Сурлай внутренним взором своим блуждала по длинным пустынным тоннелям безвременья. Вдруг суставы её скрутила глухая, ноющая боль, и шаманка решила задержаться рядом с этой болью, чтобы понять, почему так ноют кости… её кости и кости Земли. Пространство судорожно сжалось, и в темноте Сурлай удалось разобрать знакомую по рассказам отца штольню. Влажные чёрные стены, испещрённые красными жилами ртути. «Застывшая кровь горы. Значит, у Лены что-то с кровью», – предположила про себя Сурлай.

– …поднимаюсь я по лестнице в аптеку, чтобы лекарств там каких прикупить или витаминов, а сердце бьётся как шальное, на лбу испарина, и одышка. Это как вообще понимать? – Привычное молчание шаманки женщину не удивляло, а потому она и не думала прекращать жаловаться.
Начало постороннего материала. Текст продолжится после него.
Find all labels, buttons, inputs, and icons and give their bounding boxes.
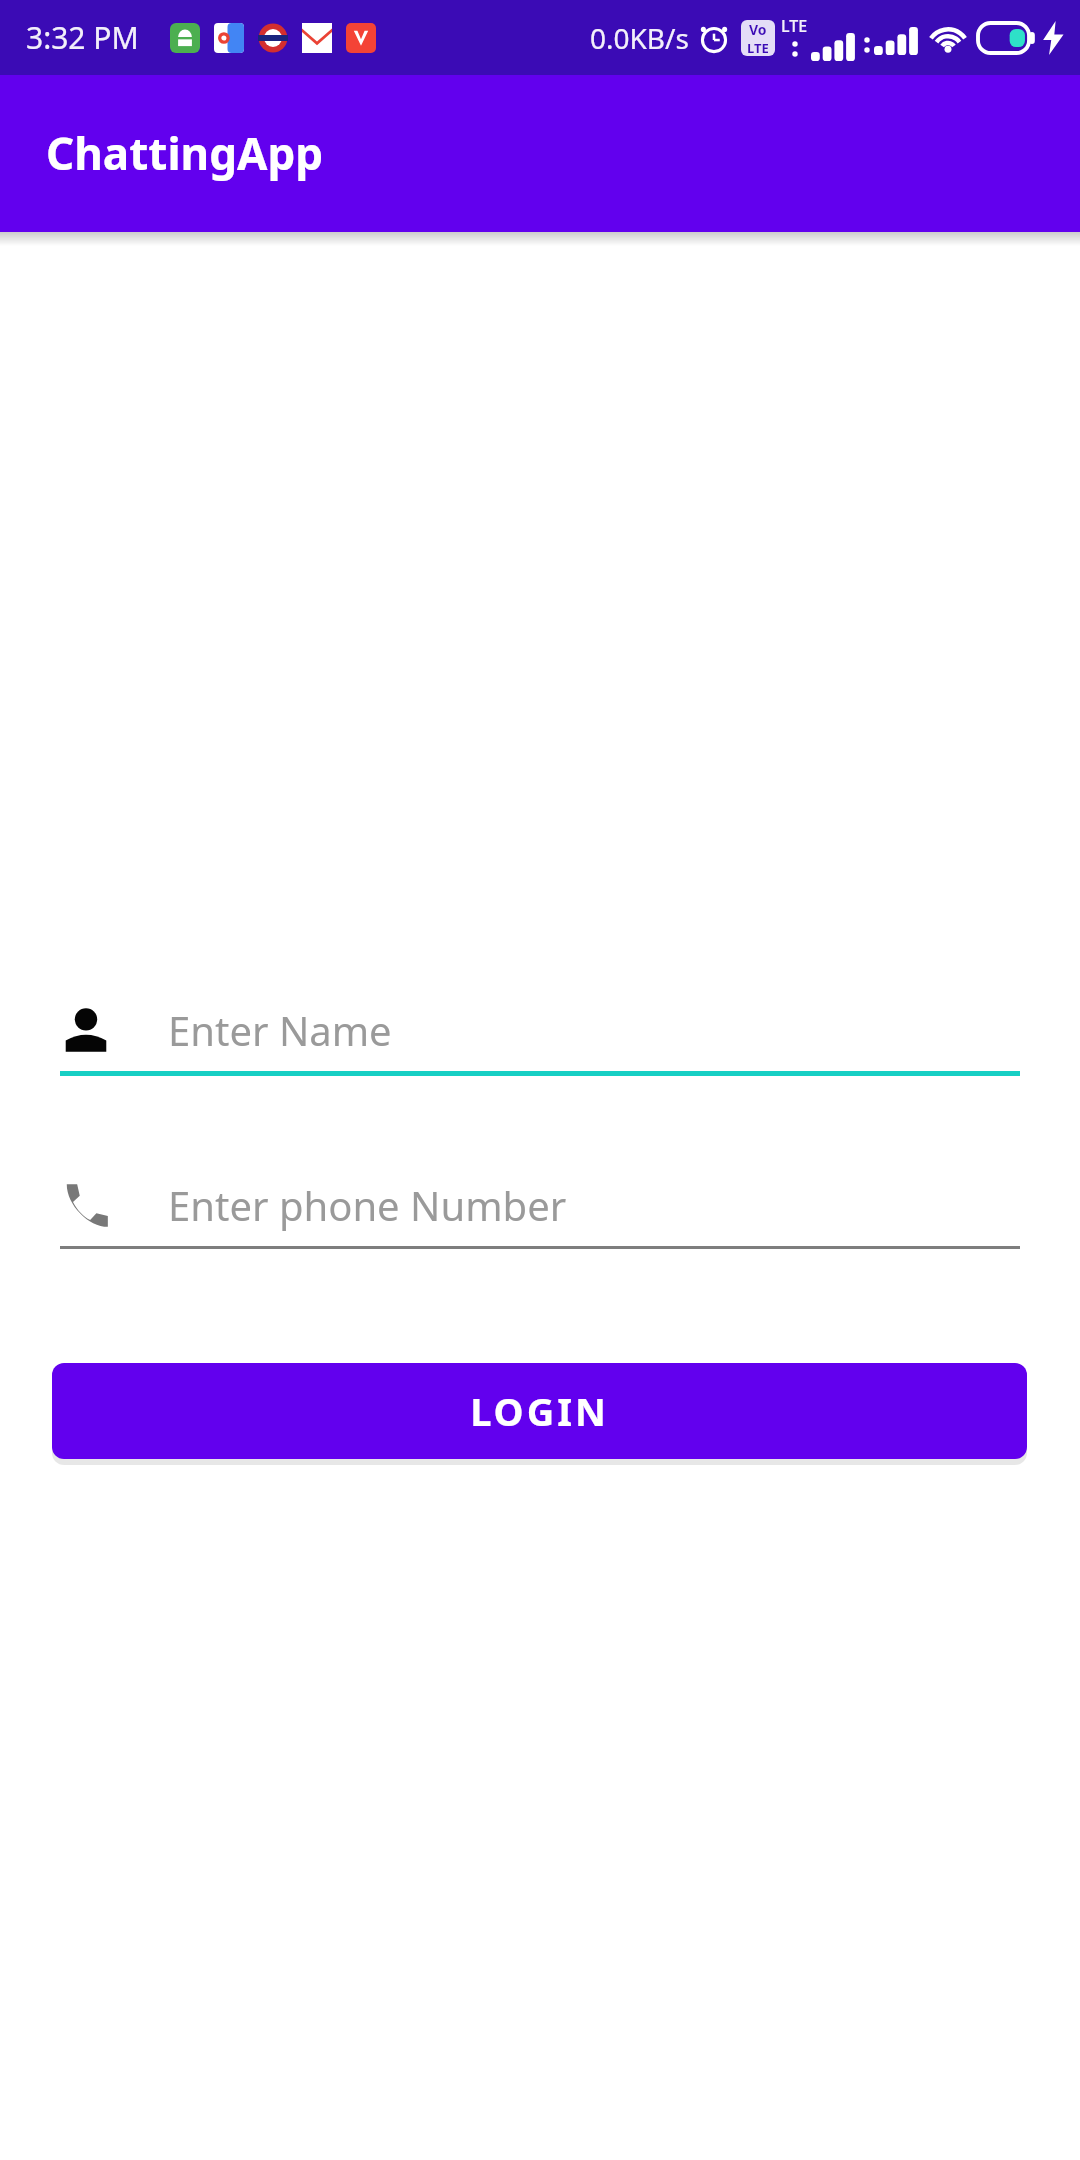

Холодный, удушливый мрак шахты захлопнулся, и шаманка покинула исполинскую стену горных хребтов, очутившись у другой каменной стены. В воздухе царило пугающее беззвучие. Здание было полностью разрушено, вокруг валялись его обломки, битое стекло впивалось в подошвы ног. Огромные чёрные полосы незарастающими ранами изрезали улицы Акташа. Никого, ни единой души поблизости. Отправившись домой, Сурлай услышала, что золотистый ковёр из жёлтых берёзовых листьев и бурой травы о чём-то шепчет. Наклонившись пониже, она опёрлась руками о больные колени, но в ушах её неожиданно раздался крик, отзывавшийся эхом в голове: «Уже скоро! Уже совсем скоро!» Шаманка вздрогнула, очнувшись в своём тёплом кресле у большой печи, которая уже понемногу начала остывать.

– Помоги, тётушка Сурлай. Ни есть толком не могу, ни пить, хотя понимаю, что нужно, а то вон как отощала, – Елена обратилась к старушке, целуя ей руки и роняя слёзы от собственного бессилия.

– Езжай, Лена, в город. Тебе дорога к врачам. Духи говорят, что это, возможно, рак. С кровью дурно. Ты и пахнешь неважно, болезнью, но ещё не поздно: вовремя пришла, дорогая, – мягко ответила Сурлай. – Не удивительно мне это. Люди много зла причинили здешней земле: рубили леса, рыли шахты, досуха выскабливая вены Алтая. Шаманов изжили, осквернили святилища. Да, души предков разгневаны. Прав был отец, что боялся последствий. А я ведь долгие годы колыбельные пела рекам и скалам, всё усмирить пыталась эту дрожь под горой, да не могу больше. Моё время подошло к концу. Устала очень. А ты ступай в Акташ и всех предупреди, что скоро землю затрясёт от злости.

В две тысячи третьем году, в конце сентября Сурлай, дочь последнего шамана, отправилась повидать матушку-Чую и навсегда покинула своё жилище. И некому больше было хранить покой рассерженного Духа Камня.